Grande professionalità, grande precisione e un codice rigoroso a cui attenersi per non finire vittima del suo stesso lavoro. È il killer tipico dei film ed è così anche quello di David Fincher: ha grandi capacità organizzative, sa attendere e con calma e metodo coglie l’attimo in cui la vittima è scoperta e può essere fatta fuori. Solo che stavolta sbaglia, manca il bersaglio e quindi l’occasione di portare a termine la commissione. Un giorno, diversi biglietti di aereo comprati per confondere le acque, motorini abbandonati, caschi buttati nella Senna e voli intercontinentali ed è di nuovo nella sua casa segreta, a Santo Domingo, dove trova segni di colluttazione e sangue. La sua fidanzata è in ospedale tra la vita e la morte. Nel suo lavoro non è tollerato il fallimento e i suoi datori di lavoro vogliono sbarazzarsi di lui. Dovrà farli fuori tutti.

Questo cliché del killer preciso è in teoria quello che attira in The Killer, il suo protagonista interpretato da Michael Fassbender con l’enigmatico vuoto di un androide, appositamente per eludere qualsiasi nostra partecipazione. Seguiamo i suoi problemi nel fare fuori le vittime, la paure di essere scoperto, i piani, le botte e la sofisticata rete di magazzini segreti, travestimenti e armi. Intanto, dietro di lui, va in scena il mondo del 2023, la vita per come la conosciamo oggi tra palestre, food delivery, uffici moderni, aerei, consegne negli amazon locker, ristoranti stellati, chiavi d’hotel replicabili e via dicendo. Il killer del titolo attraversa il mondo capendone tutta la logistica ma senza capirne le persone. La grande idea del film è che questa maschera impenetrabile dovrebbe fare da protagonista e invece è solo una maniera di guardare tutto il mondo che attraversa senza poterne fare parte, come un flaneur moderno che non partecipa a niente pur conoscendo e padroneggiando tutto. Se Fight Club (in modi e per versi diversi) incapsulava la fine degli anni ‘90 tra uffici a cubicolo, IKEA e benessere diffuso, questo film vuole fare lo stesso con l’inizio dei ‘20.

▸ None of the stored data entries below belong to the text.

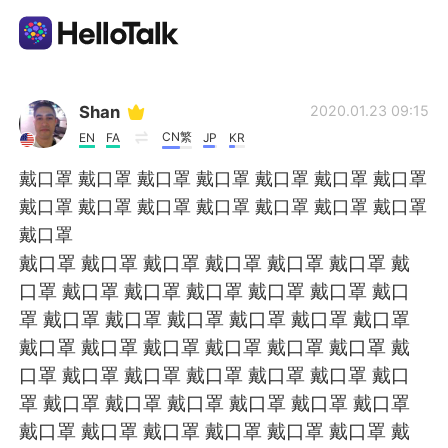
Language Exchange App
Shan
2020.01.23 09:15
CN繁
EN
FA
JP
KR
AI Grammar Checker
戴口罩 戴口罩 戴口罩 戴口罩 戴口罩 戴口罩 戴口罩
戴口罩 戴口罩 戴口罩 戴口罩 戴口罩 戴口罩 戴口罩
English
戴口罩
戴口罩 戴口罩 戴口罩 戴口罩 戴口罩 戴口罩 戴
口罩 戴口罩 戴口罩 戴口罩 戴口罩 戴口罩 戴口
简体中文
繁體中文
罩 戴口罩 戴口罩 戴口罩 戴口罩 戴口罩 戴口罩
戴口罩 戴口罩 戴口罩 戴口罩 戴口罩 戴口罩 戴
Español
العربية
口罩 戴口罩 戴口罩 戴口罩 戴口罩 戴口罩 戴口
罩 戴口罩 戴口罩 戴口罩 戴口罩 戴口罩 戴口罩
Français
Deutsch
戴口罩 戴口罩 戴口罩 戴口罩 戴口罩 戴口罩 戴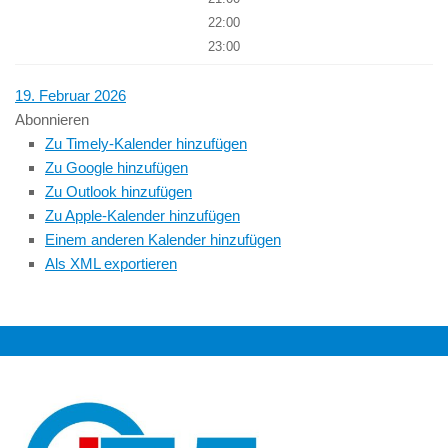
22:00
23:00
19. Februar 2026
Abonnieren
Zu Timely-Kalender hinzufügen
Zu Google hinzufügen
Zu Outlook hinzufügen
Zu Apple-Kalender hinzufügen
Einem anderen Kalender hinzufügen
Als XML exportieren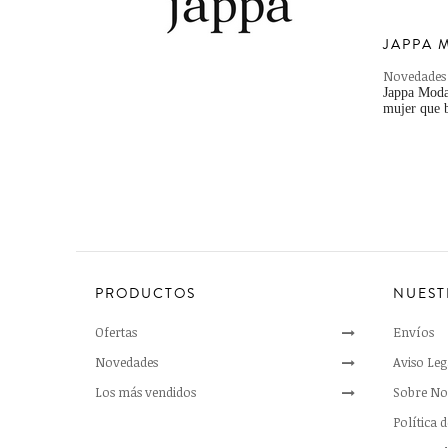
JAPPA 
Novedades
Jappa Moda,
mujer que b
PRODUCTOS
NUEST
Ofertas
Envíos
Novedades
Aviso Leg
Los más vendidos
Sobre No
Política 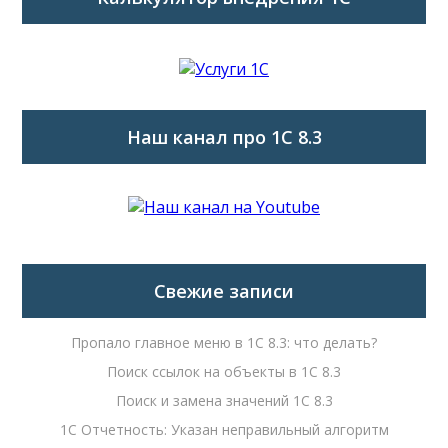
Наш канал про 1С 8.3
Свежие записи
Пропало главное меню в 1С 8.3: что делать?
Поиск ссылок на объекты в 1С 8.3
Поиск и замена значений 1С 8.3
1С Отчетность: Указан неправильный алгоритм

C’è infatti in David Fincher uno sguardo solo apparentemente simile a quello di Michael Mann in Strade violente, cioè focalizzato sull’ossessione e sulla professionalità di un lavoro criminale. Se per Mann la dedizione di James Caan è affascinante, quasi zen, è una maniera per aprire le porte a un desiderio più alto di personaggi in cerca di qualcosa di più dalla vita che sembra essergli precluso, per Fincher è curiosa e quasi ridicola. Del resto questo killer non è poi così efficace, compie diversi errori, a fronte della sua serietà e del cipiglio rischia più volte la morte, non calcola bene i tempi per interrogare una vittima e soprattutto contraddice continuamente il codice che sciorina nella sua voce fuoricampo con grande pomposità. Non siamo davvero con lui, lo guardiamo quasi con compassione, cercare di essere quel che vuole.

Ma il vero grande scarto, come un glitch o un salto di un fotogramma che stranisce, crea un effetto straniante e attira l’attenzione sul fatto che qualcosa non va, sono le sue vittime. Sono tutte più interessanti di lui, sono scritte come personaggi con cui entrare subito in contatto e, in un film più banale di questo, sarebbero risparmiate per diventare spalle. Qui invece sono fatti fuori sempre all’improvviso (anche per noi), frustrando il nostro desiderio di conoscerle e lasciandoci con questo manichino che sa solo pensare al suo codice. Sono anche personaggi che spesso, per salvarsi, vogliono entrare in contatto con lui che non sembra pronto a capirlo. Questo killer del postpandemico (il film è stato girato nel periodo subito successivo alla pandemia) non ha contatti reali con nessuno e anche quando si relaziona alla moglie in scenari più tranquilli sembra terribilmente distante e svuotato. La realtà per la quale lotta non ci pare così desiderabile. E forse, questo lo dice lui, è come noi.